**SUPPLIED DATA:**
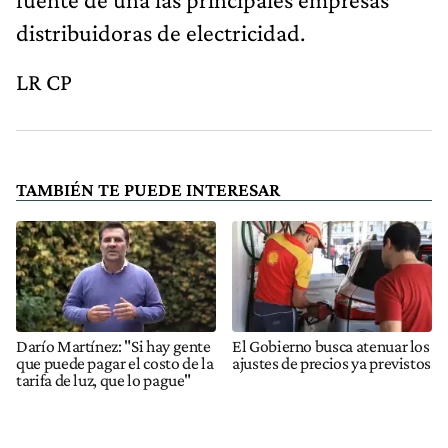
distribuidoras de electricidad.
LR CP
TAMBIÉN TE PUEDE INTERESAR
Darío Martínez: "Si hay gente
El Gobierno busca atenuar los
que puede pagar el costo de la
ajustes de precios ya previstos
tarifa de luz, que lo pague"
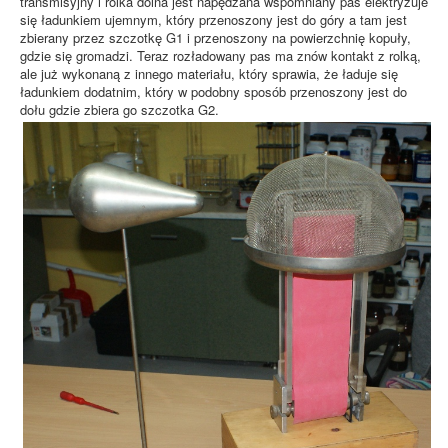
transmisyjny i rolka dolna jest napędzana wspomniany pas elektryzuje
się ładunkiem ujemnym, który przenoszony jest do góry a tam jest
zbierany przez szczotkę G1 i przenoszony na powierzchnię kopuły,
gdzie się gromadzi. Teraz rozładowany pas ma znów kontakt z rolką,
ale już wykonaną z innego materiału, który sprawia, że ładuje się
ładunkiem dodatnim, który w podobny sposób przenoszony jest do
dołu gdzie zbiera go szczotka G2.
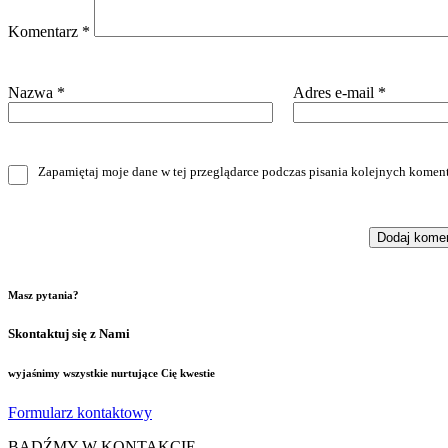
Komentarz
*
Nazwa
*
Adres e-mail
*
Zapamiętaj moje dane w tej przeglądarce podczas pisania kolejnych koment
Masz pytania?
Skontaktuj się z Nami
wyjaśnimy wszystkie nurtujące Cię kwestie
Formularz kontaktowy
BĄDŹMY W KONTAKCIE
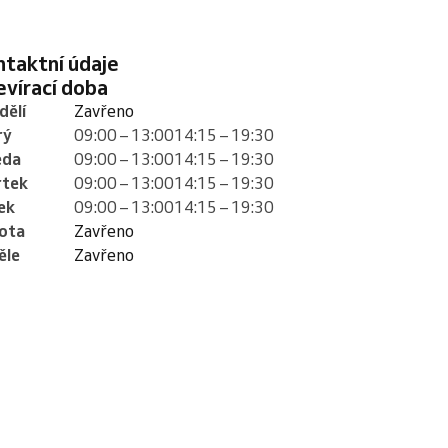
ontaktní údaje
tevírací doba
dělí
Zavřeno
rý
09:00 – 13:00
14:15 – 19:30
eda
09:00 – 13:00
14:15 – 19:30
rtek
09:00 – 13:00
14:15 – 19:30
ek
09:00 – 13:00
14:15 – 19:30
ota
Zavřeno
ěle
Zavřeno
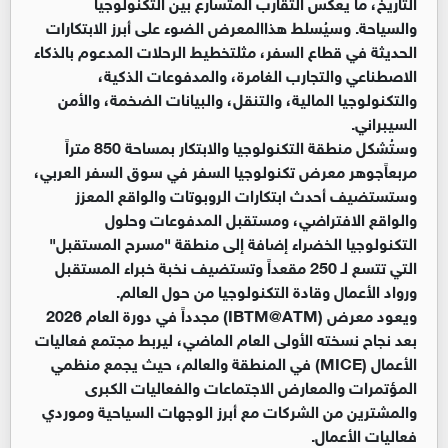
التاريخ، ما يعكس التقارب المتسارع بين التكنولوجيا
والسياحة. وسيُسلط هذاالمعرض الضوء على أبرز الابتكارات
الحديثة في قطاع السفر، مثلتخطيط الرحلات المدعوم بالذكاء
الاصطناعي والتجارب الغامرة، والمدفوعات الذكية،
والتكنولوجيا المالية، والتنقل، والبيانات الضخمة، والأمن
السيبراني.
وستُشكل منطقة التكنولوجيا والابتكار بمساحة 850 متراً
مربعاًجوهر معرض تكنولوجيا السفر في سوق السفر العربي،
وستستضيف أحدث ابتكارات الروبوتات والواقع المعزز
والواقع الافتراضي، ومستقبل المدفوعات وحلول
التكنولوجيا الخضراء إضافة إلى منطقة "مسرح المستقبل"
التي تتسع لـ 250 مقعداً وتستضيف نخبة خبراء المستقبل
ورواد الأعمال وقادة التكنولوجيا من حول العالم.
ويعود معرض (IBTM@ATM) مجدداً في دورة العام 2026
بعد نجاح نسخته الأولى العام الماضي، ليربط مجتمع فعاليات
الأعمال (MICE) في المنطقة والعالم، حيث يجمع منظمي
المؤتمرات والمعارض الاجتماعات والفعاليات الكبرى
والمشترين من الشركات مع أبرز الوجهات السياحية وموردي
فعاليات الأعمال.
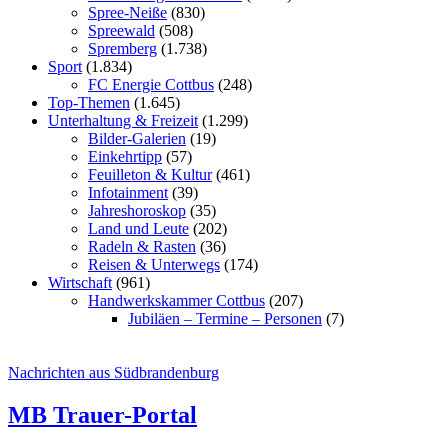
Spree-Neiße
(830)
Spreewald
(508)
Spremberg
(1.738)
Sport
(1.834)
FC Energie Cottbus
(248)
Top-Themen
(1.645)
Unterhaltung & Freizeit
(1.299)
Bilder-Galerien
(19)
Einkehrtipp
(57)
Feuilleton & Kultur
(461)
Infotainment
(39)
Jahreshoroskop
(35)
Land und Leute
(202)
Radeln & Rasten
(36)
Reisen & Unterwegs
(174)
Wirtschaft
(961)
Handwerkskammer Cottbus
(207)
Jubiläen – Termine – Personen
(7)
Nachrichten aus Südbrandenburg
MB Trauer-Portal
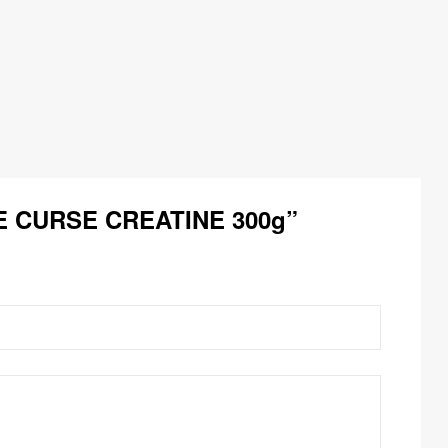
HE CURSE CREATINE 300g”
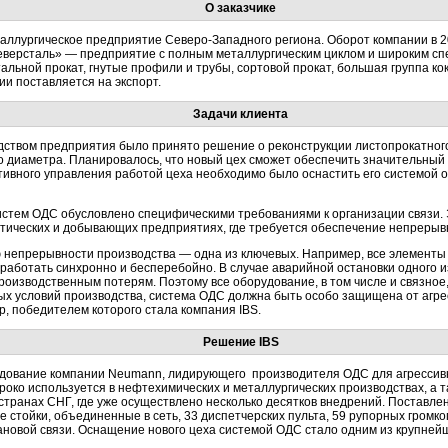
О заказчике
лургическое предприятие Северо-Западного региона. Оборот компании в 2004
еверсталь» — предприятие с полным металлургическим циклом и широким сп
альной прокат, гнутые профили и трубы, сортовой прокат, большая группа ко
и поставляется на экспорт.
Задачи клиента
ством предприятия было принято решение о реконструкции листопрокатного
о диаметра. Планировалось, что новый цех сможет обеспечить значительны
тивного управления работой цеха необходимо было оснастить его системой
о
истем ОДС обусловлено специфическими требованиями к организации связи. 
тических и добывающих предприятиях, где требуется обеспечение непрерывн
 непрерывности производства — одна из ключевых. Например, все элементы
аботать синхронно и бесперебойно. В случае аварийной остановки одного 
 производственным потерям. Поэтому все оборудование, в том числе и связно
лых условий производства, система ОДС должна быть особо защищена от агр
, победителем которого стала компания IBS.
Решение IBS
удование компании Neumann, лидирующего производителя ОДС для агрессивн
ко используется в нефтехимических и металлургических производствах, а та
странах СНГ, где уже осуществлено несколько десятков внедрений. Поставл
е стойки, объединенные в сеть, 33 диспетчерских пульта, 59 рупорных гром
рановой связи. Оснащение нового цеха системой ОДС стало одним из крупней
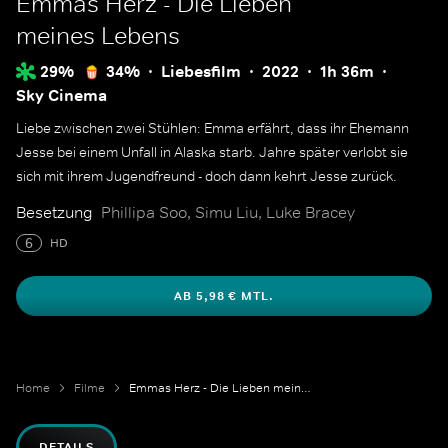
Emmas Herz - Die Lieben
meines Lebens
29%
34%
Liebesfilm
2022
1h 36m
Sky Cinema
Liebe zwischen zwei Stühlen: Emma erfährt, dass ihr Ehemann
Jesse bei einem Unfall in Alaska starb. Jahre später verlobt sie
sich mit ihrem Jugendfreund - doch dann kehrt Jesse zurück.
Besetzung
Phillipa Soo, Simu Liu, Luke Bracey
6
HD
AB 5,98 € MTL.
Home
Filme
Emmas Herz - Die Lieben meines Lebens
DETAILS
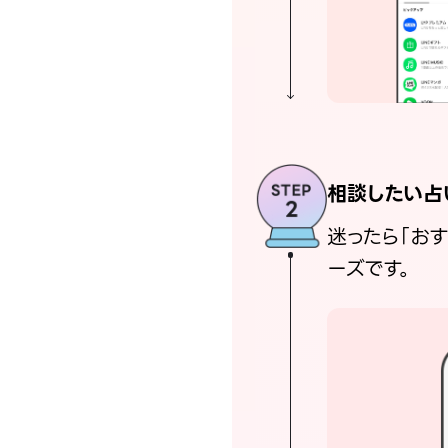
相談したい占
迷ったら「お
ーズです。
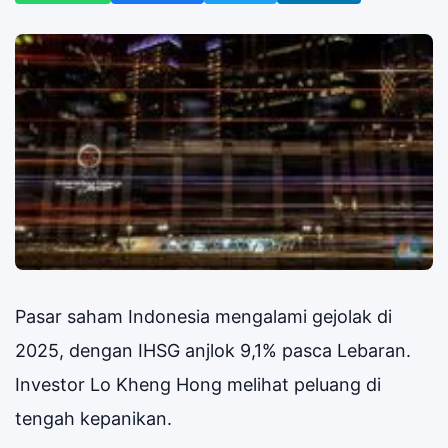
Pasar saham Indonesia mengalami gejolak di
2025, dengan IHSG anjlok 9,1% pasca Lebaran.
Investor Lo Kheng Hong melihat peluang di
tengah kepanikan.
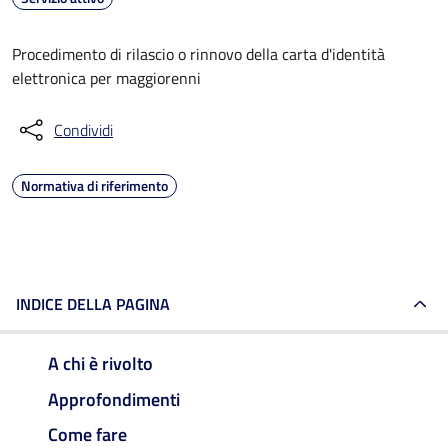
Procedimento di rilascio o rinnovo della carta d'identità
elettronica per maggiorenni
Condividi
Normativa di riferimento
INDICE DELLA PAGINA
A chi è rivolto
Approfondimenti
Come fare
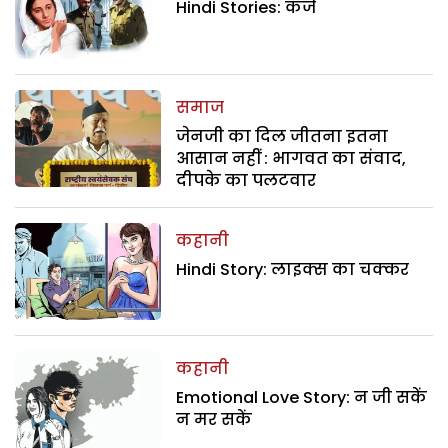
Hindi Stories: कर्ज
समाज
जेनजी का दिल जीतना इतना
आसान नहीं : भागवत का संवाद,
दीपके का पलटवार
कहानी
Hindi Story: लाइक्स का चक्कर
कहानी
Emotional Love Story: न जी सकें
न मर सकें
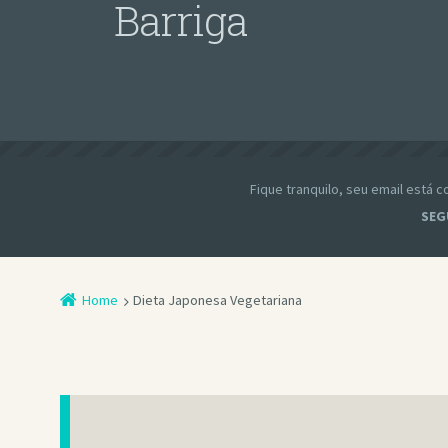
Barriga
Fique tranquilo, seu email está
SEG
Home
Dieta Japonesa Vegetariana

**WHAT YOU ARE ASKED TO DO:** From the records above, quote word for word only the lines beginning at the line that has "tevírací doba" and stopping after the line that has "непрерывности производства —". Omit the pictures.

**SOLUTION FOR THIS PROBLEM:**
tevírací doba
dělí
Zavřeno
rý
09:00 – 13:00
14:15 – 19:30
eda
09:00 – 13:00
14:15 – 19:30
rtek
09:00 – 13:00
14:15 – 19:30
ek
09:00 – 13:00
14:15 – 19:30
ota
Zavřeno
ěle
Zavřeno
التاريخ، ما يعكس التقارب المتسارع بين التكنولوجيا
والسياحة. وسيُسلط هذاالمعرض الضوء على أبرز الابتكارات
الحديثة في قطاع السفر، مثلتخطيط الرحلات المدعوم بالذكاء
الاصطناعي والتجارب الغامرة، والمدفوعات الذكية،
والتكنولوجيا المالية، والتنقل، والبيانات الضخمة، والأمن
السيبراني.
وستُشكل منطقة التكنولوجيا والابتكار بمساحة 850 متراً
مربعاًجوهر معرض تكنولوجيا السفر في سوق السفر العربي،
وستستضيف أحدث ابتكارات الروبوتات والواقع المعزز
والواقع الافتراضي، ومستقبل المدفوعات وحلول
التكنولوجيا الخضراء إضافة إلى منطقة "مسرح المستقبل"
التي تتسع لـ 250 مقعداً وتستضيف نخبة خبراء المستقبل
ورواد الأعمال وقادة التكنولوجيا من حول العالم.
ويعود معرض (IBTM@ATM) مجدداً في دورة العام 2026
بعد نجاح نسخته الأولى العام الماضي، ليربط مجتمع فعاليات
الأعمال (MICE) في المنطقة والعالم، حيث يجمع منظمي
المؤتمرات والمعارض الاجتماعات والفعاليات الكبرى
والمشترين من الشركات مع أبرز الوجهات السياحية وموردي
فعاليات الأعمال.
Spree-Neiße
(830)
Spreewald
(508)
Spremberg
(1.738)
Sport
(1.834)
FC Energie Cottbus
(248)
Top-Themen
(1.645)
Unterhaltung & Freizeit
(1.299)
Bilder-Galerien
(19)
Einkehrtipp
(57)
Feuilleton & Kultur
(461)
Infotainment
(39)
Jahreshoroskop
(35)
Land und Leute
(202)
Radeln & Rasten
(36)
Reisen & Unterwegs
(174)
Wirtschaft
(961)
Handwerkskammer Cottbus
(207)
Jubiläen – Termine – Personen
(7)
Nachrichten aus Südbrandenburg
MB Trauer-Portal
HE CURSE CREATINE 300g”
О заказчике
лургическое предприятие Северо-Западного региона. Оборот компании в 2004
еверсталь» — предприятие с полным металлургическим циклом и широким сп
альной прокат, гнутые профили и трубы, сортовой прокат, большая группа ко
и поставляется на экспорт.
Задачи клиента
ством предприятия было принято решение о реконструкции листопрокатного
о диаметра. Планировалось, что новый цех сможет обеспечить значительны
тивного управления работой цеха необходимо было оснастить его системой
о
истем ОДС обусловлено специфическими требованиями к организации связи. 
тических и добывающих предприятиях, где требуется обеспечение непрерывн
 непрерывности производства — одна из ключевых. Например, все элементы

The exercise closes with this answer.